(‘taken from Pete Telfers galleries on Culture Colony‘)
I was telling Geraint Jarman, from the television production company Criw Byw, that I’d applied for an Arts Council grant to follow Yr Anhrefn on their tour of Czechoslovakia. However, the grant had not come through and Anhrefn had already left the country, so it was another good idea that wasn’t going to happen. But, Geraint said that it was a very important development in Welsh language music and that there should be a record. He gave me some cash and a small Video 8 camera (the height of technology at the time) and off I went to Prague. I had phoned Nest, Rhys Mwyn of Yr Anhrefn’s wife, and she had given me a list of towns that Anhrefn were performing in. They had already played Prague and were a few days into the tour. I thought I’d catch them up in Brno, a large industrial town in the middle of Czechoslovakia. As Anhrefn were a band from the ‘West’ I thought that there would be a bit of a buzz in the towns they were performing in and I’d see posters telling me where concerts were taking place. I planned to meet them there.
I arrived in Brno at 2am – no posters, not even lights at the station! I quickly realised that I wasn’t going to see an Anhrefn concert poster after all. Under the single street light in the distance I could see the only taxi. I made my way over to him and, without a shared language to help us come to a joint decision about where we were going, we set off. After a while we started to leave the city and, as I was trying to work out how to communicate “lets turn round and go back into town” by twirling my index finger in the air and pointing it behind us several times, I noticed a minibus with ‘Wheels Van Hire – Bangor’ written on the side and a drum kit in the back. Thank goodness my finger twirling communication fell on deaf ears. As it turned out this was the only night that Anhrefn spent in a hotel – every other night on the tour they stayed in private houses with friends of the tour promoters – I would never have seen the van anywhere else. Me and the taxi driver banged on the door until we woke someone up. He booked me in and gave me keys to a room.
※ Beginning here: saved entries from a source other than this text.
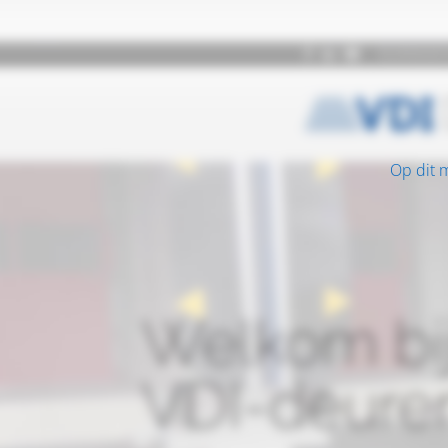
Op dit 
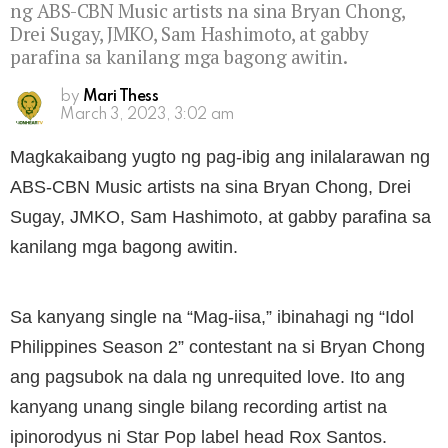
ng ABS-CBN Music artists na sina Bryan Chong,
Drei Sugay, JMKO, Sam Hashimoto, at gabby
parafina sa kanilang mga bagong awitin.
by
Mari Thess
March 3, 2023, 3:02 am
Magkakaibang yugto ng pag-ibig ang inilalarawan ng
ABS-CBN Music artists na sina Bryan Chong, Drei
Sugay, JMKO, Sam Hashimoto, at gabby parafina sa
kanilang mga bagong awitin.
Sa kanyang single na “Mag-iisa,” ibinahagi ng “Idol
Philippines Season 2” contestant na si Bryan Chong
ang pagsubok na dala ng unrequited love. Ito ang
kanyang unang single bilang recording artist na
ipinorodyus ni Star Pop label head Rox Santos.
As I walked up the stairs I could hear Welsh being spoken from Room 13. So at 3am I put my bags in my room and went back and knocked on the door to Room 13. Sion Sebon answered the door. I knew the two brothers Sion and Rhys, but I had never met the relatively new members of the band, the other two brothers, Sion and Gwyn (formerly of Maffia Mr. Huws). Sion Sebon didn’t say a word, his jaw dropped in his surprise to see me and he stepped back into the room. Gwyn Maffia was already in bed and exclaimed in Welsh “Whose this boy then?”, I turned to him and replied in Welsh “I’ve come to film Yr Anhrefn on tour through Czechoslovakia”. Gwyn, not expecting to meet another Welsh man for a while, thought it was fantastic that a Czech bloke could speak Welsh.
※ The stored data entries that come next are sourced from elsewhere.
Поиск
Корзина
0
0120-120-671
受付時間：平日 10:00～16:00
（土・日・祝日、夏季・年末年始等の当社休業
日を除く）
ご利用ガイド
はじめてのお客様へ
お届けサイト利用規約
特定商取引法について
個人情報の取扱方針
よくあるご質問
This photograph was taken during a really fantastic concert in Bratislava. As one of the very first ‘Western’ rock bands to play in Czechoslovakia after their so called ‘Velvet’ Revolution, Anhrefn were playing in front of huge crowds. This was the last concert that I attended on this tour – I flew back home from Vienna the following day. Going home wasn’t such an easy affair for the band on tour in their little van. Because Anhrefn were paid in Czech currency they couldn’t exchange it for a harder currency – that they could use outside of Czechoslovakia. Any ‘money’ Anhrefn made in Czechoslovakia was handed back to the Czech organisers so that they could promote more rock’n roll in their country. To pay for their tours in Eastern Europe, Anhrefn then had to do a gruelling French tour and did not arrive home for another month.
As Anhrefn drove me from Bratislava to Vienna for my flight we noticed a great deal of military activity with Austrian Army vehicles all over the place. It wasn’t until I got home and watched the news that I realised what was going on. Just over the border (and in Central Europe you are never far from a border) Yugoslavia had started to fall appart.
When Anhrefn got home and after all the costs had been covered, such as the van hire, they shared £40 between the four of them.
I went back to Criw Byw with the Video 8 tapes and we cut something together for Fideo 9. This was the first thing that I made for telly.
For me this photograph says all of this story and much more, it’s one of the best images I’ve ever made.